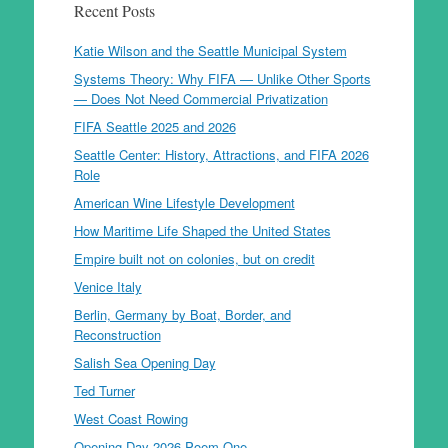
Recent Posts
Katie Wilson and the Seattle Municipal System
Systems Theory: Why FIFA — Unlike Other Sports
— Does Not Need Commercial Privatization
FIFA Seattle 2025 and 2026
Seattle Center: History, Attractions, and FIFA 2026
Role
American Wine Lifestyle Development
How Maritime Life Shaped the United States
Empire built not on colonies, but on credit
Venice Italy
Berlin, Germany by Boat, Border, and
Reconstruction
Salish Sea Opening Day
Ted Turner
West Coast Rowing
Opening Day 2026 Poem One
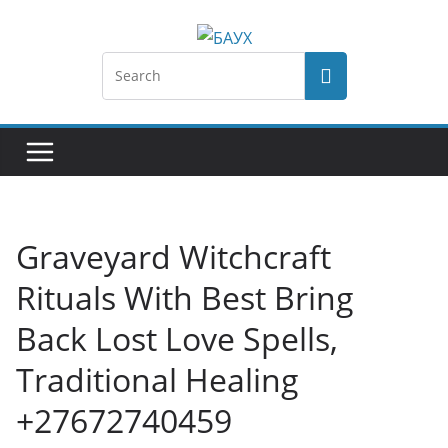
Graveyard Witchcraft
Rituals With Best Bring
Back Lost Love Spells,
Traditional Healing
+27672740459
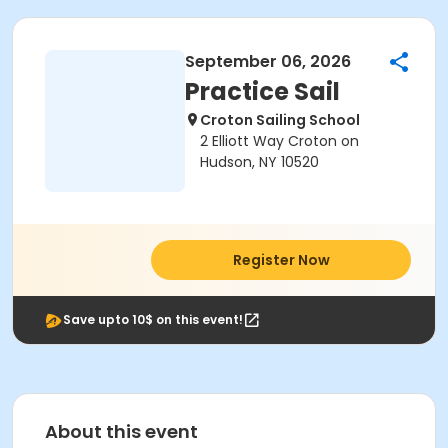
September 06, 2026
Practice Sail
Croton Sailing School
2 Elliott Way Croton on
Hudson, NY 10520
Register Now
Save upto 10$ on this event!
About this event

▬▬▬▬▬▬▬▬▬▬

TASK REQUIREMENTS
Leave the pictures out, and restate exactly the lines from the start of the records through the one that contains "Reconstruction".

YOUR SOLUTION
Recent Posts
Katie Wilson and the Seattle Municipal System
Systems Theory: Why FIFA — Unlike Other Sports
— Does Not Need Commercial Privatization
FIFA Seattle 2025 and 2026
Seattle Center: History, Attractions, and FIFA 2026
Role
American Wine Lifestyle Development
How Maritime Life Shaped the United States
Empire built not on colonies, but on credit
Venice Italy
Berlin, Germany by Boat, Border, and
Reconstruction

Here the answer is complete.